For this revolutionary new product you might.


----------



## walkinboss01 (Apr 1, 2017)

That's pretty cool.


----------



## dixiecutter (Apr 1, 2017)

wow.


----------



## dixiecutter (Apr 1, 2017)

april fools


----------



## Beaudeane (Apr 2, 2017)

Lol. Best one of the day


----------



## kmckinnie (Apr 2, 2017)

Just a comparison to the joke. 
A dozen arrows with broad heads cost more than a 100 dollars.


----------



## little rascal (Apr 11, 2017)

*more than half*

a box of them to sight in would break your heart or your wallet!


----------



## Wanderlust (Apr 12, 2017)

Wow. If that was real think how dizzy you'd get watching the video.


----------



## Steyrhunter (May 9, 2017)

Only when I cannot reload a box for my .30-378 Weatherby, but not for a box of these.....


----------



## Muldoon (Jun 1, 2017)

*Arrows & $$$$$$*



kmckinnie said:


> Just a comparison to the joke.
> A dozen arrows with broad heads cost more than a 100 dollars.
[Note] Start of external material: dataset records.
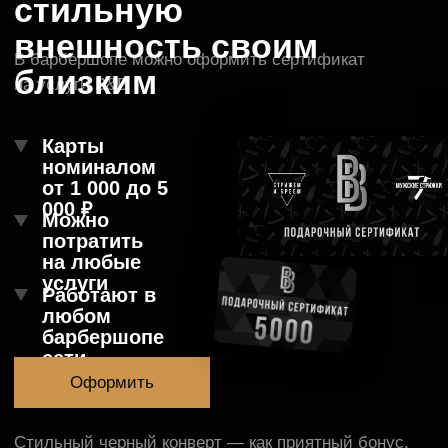
B&b на карте Санкт‑Петербурга — Яндекс Карты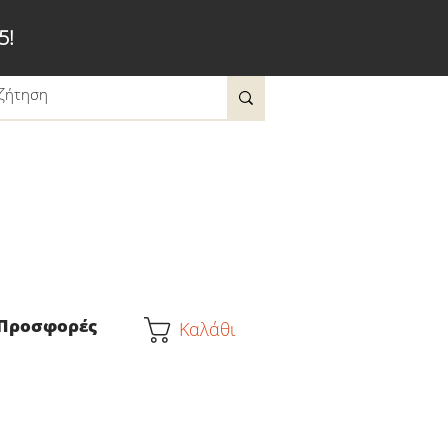
5!
Προσφορές
Καλάθι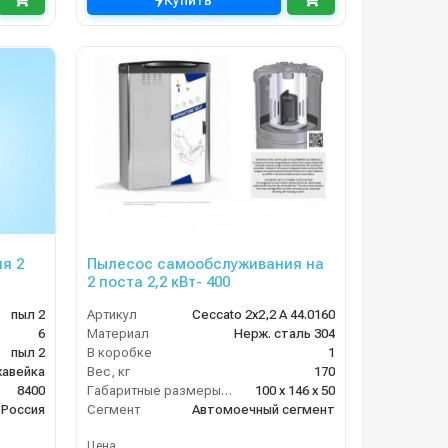
Купить
я 2
Пылесос самообслуживания на
2 поста 2,2 кВт- 400
пыл 2
Артикул
Ceccato 2х2,2 А 44.0160
6
Материал
Нерж. сталь 304
пыл 2
В коробке
1
авейка
Вес, кг
170
8400
Габаритные размеры, мм
100 x 146 x 50
Россия
Сегмент
Автомоечный сегмент
Цена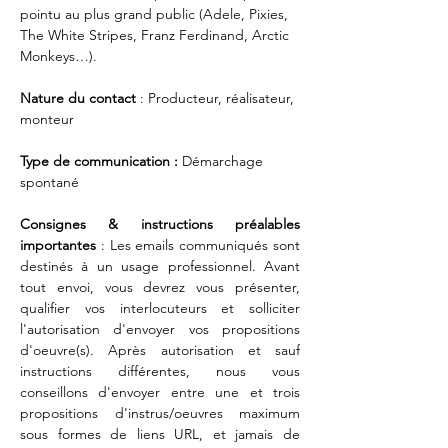
pointu au plus grand public (Adele, Pixies, 
The White Stripes, Franz Ferdinand, Arctic 
Monkeys…).
Nature du contact 
: Producteur, réalisateur, 
monteur 
Type de communication : 
Démarchage 
spontané 
Consignes & instructions préalables 
importantes 
: Les emails communiqués sont 
destinés à un usage professionnel. Avant 
tout envoi, vous devrez vous présenter, 
qualifier vos interlocuteurs et solliciter 
l'autorisation d'envoyer vos propositions 
d'oeuvre(s). Après autorisation et sauf 
instructions différentes, nous vous 
conseillons d'envoyer entre une et trois 
propositions d'instrus/oeuvres maximum 
sous formes de liens URL, et jamais de 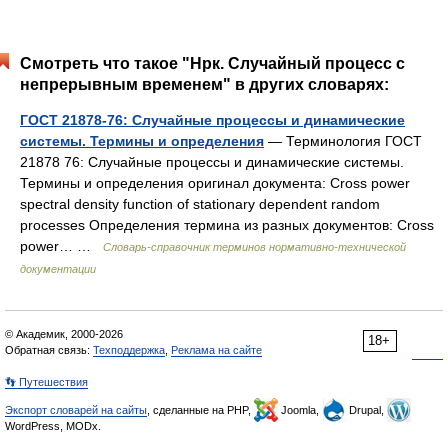
Смотреть что такое "Нрк. Случайный процесс с
непрерывным временем" в других словарях:
ГОСТ 21878-76: Случайные процессы и динамические
системы. Термины и определения
— Терминология ГОСТ
21878 76: Случайные процессы и динамические системы.
Термины и определения оригинал документа: Cross power
spectral density function of stationary dependent random
processes Определения термина из разных документов: Cross
power… …
Словарь-справочник терминов нормативно-технической
документации
© Академик, 2000-2026
18+
Обратная связь:
Техподдержка
,
Реклама на сайте
👣 Путешествия
Экспорт словарей на сайты
, сделанные на PHP,
Joomla,
Drupal,
WordPress, MODx.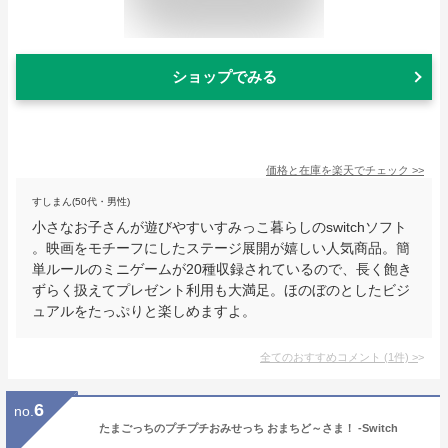
ショップでみる
価格と在庫を
楽天
でチェック
>>
すしまん(50代・男性)
小さなお子さんが遊びやすいすみっこ暮らしのswitchソフト
。映画をモチーフにしたステージ展開が嬉しい人気商品。簡
単ルールのミニゲームが20種収録されているので、長く飽き
ずらく扱えてプレゼント利用も大満足。ほのぼのとしたビジ
ュアルをたっぷりと楽しめますよ。
全てのおすすめコメント
(
1
件)
>
6
no.
たまごっちのプチプチおみせっち おまちど～さま！ -Switch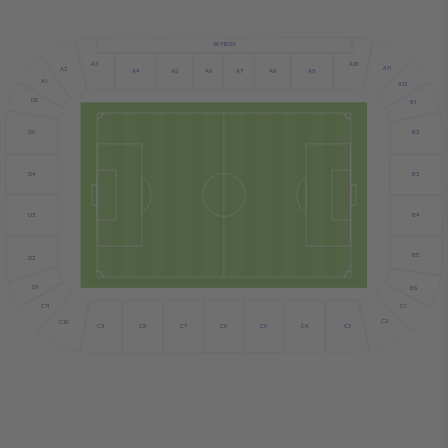
SKYBOX
A10
A3
A11
A2
A7
A4
A5
A6
A9
A8
A1
A12
D6
B1
D5
B2
D4
B3
D3
B4
B5
D2
D1
B6
C1
C11
C2
C10
C3
C4
C5
C6
C9
C7
C8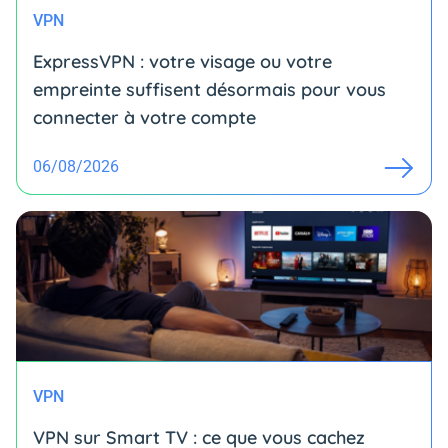
VPN
ExpressVPN : votre visage ou votre
empreinte suffisent désormais pour vous
connecter à votre compte
06/08/2026
VPN
VPN sur Smart TV : ce que vous cachez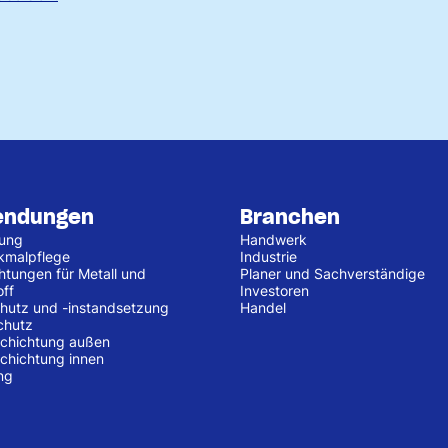
endungen
Branchen
tung
Handwerk
kmalpflege
Industrie
htungen für Metall und
Planer und Sachverständige
off
Investoren
hutz und -instandsetzung
Handel
chutz
chichtung außen
chichtung innen
ng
I bought 14 dozen 30 years back for $18.75 dozen! Same arrows now last I checked were $78.00 dozen! I've still got most of 'em!

CRAZY!!


----------



## Browning Slayer (Jun 9, 2017)

A box of 20 rounds for my Weatherby .340 mag cost $100..


----------



## one hogman (Jul 9, 2017)

I would be handloading that Puppy if I shot it much


----------